> _THE PROBLEM_
Look through the lines below for the word "реек", and copy every line that has it.

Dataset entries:
#####
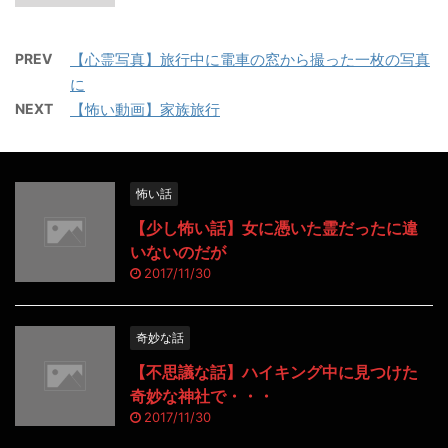
PREV
【心霊写真】旅行中に電車の窓から撮った一枚の写真
に
NEXT
【怖い動画】家族旅行
怖い話
【少し怖い話】女に憑いた霊だったに違
いないのだが
2017/11/30
奇妙な話
【不思議な話】ハイキング中に見つけた
奇妙な神社で・・・
2017/11/30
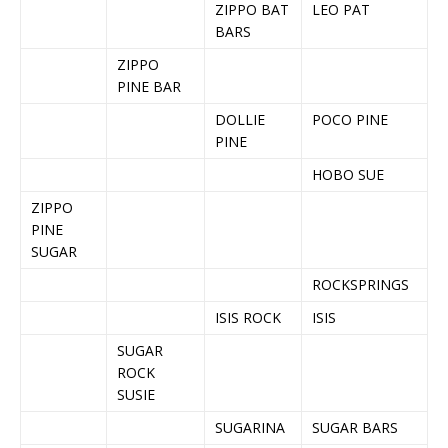
ZIPPO BAT
LEO PAT
BARS
ZIPPO
PINE BAR
DOLLIE
POCO PINE
PINE
HOBO SUE
ZIPPO
PINE
SUGAR
ROCKSPRINGS
ISIS ROCK
ISIS
SUGAR
ROCK
SUSIE
SUGARINA
SUGAR BARS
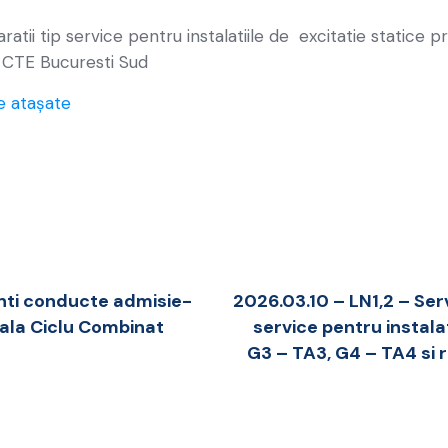
aratii tip service pentru instalatiile de excitatie statice 
 CTE Bucuresti Sud
e atașate
nti conducte admisie-
2026.03.10 – LN1,2 – Serv
rala Ciclu Combinat
service pentru instalat
G3 – TA3, G4 – TA4 si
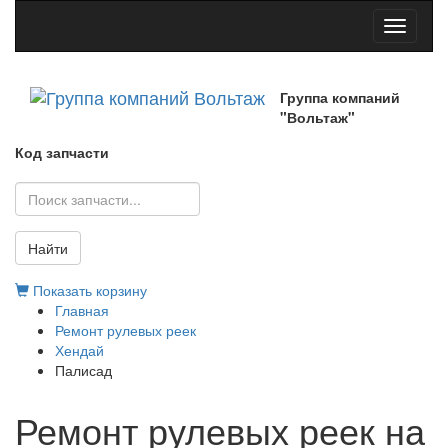
Toggle
navigati
Группа компаний
"Вольтаж"
Код запчасти
Найти
Показать корзину
Главная
Ремонт рулевых реек
Хендай
Палисад
Ремонт рулевых реек на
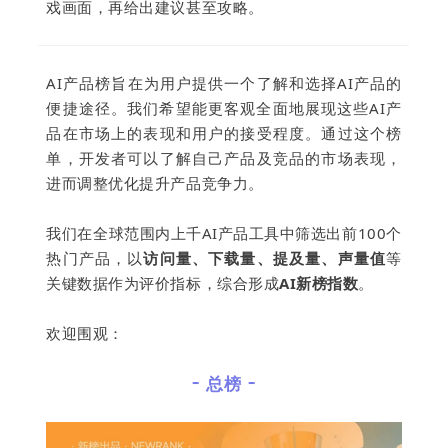
戏画面，再给出建议甚至攻略。
AI产品榜旨在为用户提供一个了解和选择AI产品的
便捷途径。
我们
希望能更
客观全面地展现这些AI产
品在市场上的表现和用户的接受程度。
通过这个榜
单，开发者可以了解自己产品及竞品的市场表现，
进而调整优化提升产品竞争力。
我们在全球范围内上千AI产品工具中筛选出前100个
热门产品，以
访问量、下载量、提及量、声量值
等
关键数据作为评价指标，综合形成
AI新榜指数
。
欢迎围观：
- 总榜 -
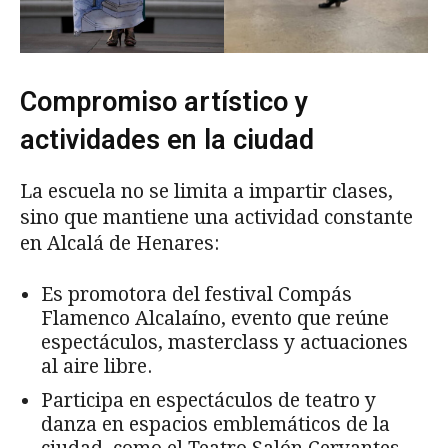
Compromiso artístico y
actividades en la ciudad
La escuela no se limita a impartir clases,
sino que mantiene una actividad constante
en Alcalá de Henares:
Es promotora del festival Compás
Flamenco Alcalaíno, evento que reúne
espectáculos, masterclass y actuaciones
al aire libre.
Participa en espectáculos de teatro y
danza en espacios emblemáticos de la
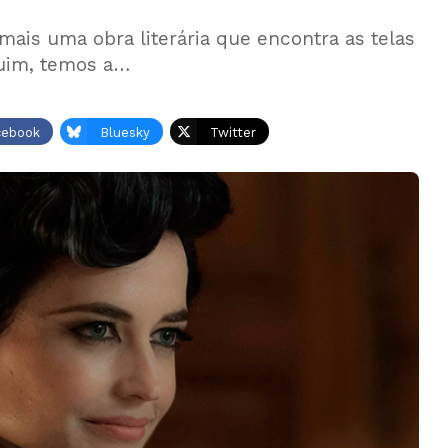
 mais uma obra literária que encontra as telas
ruim, temos a…
cebook
Bluesky
Twitter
#####
> _TASK RESULT_
Ремонт рулевых реек
Ремонт рулевых реек на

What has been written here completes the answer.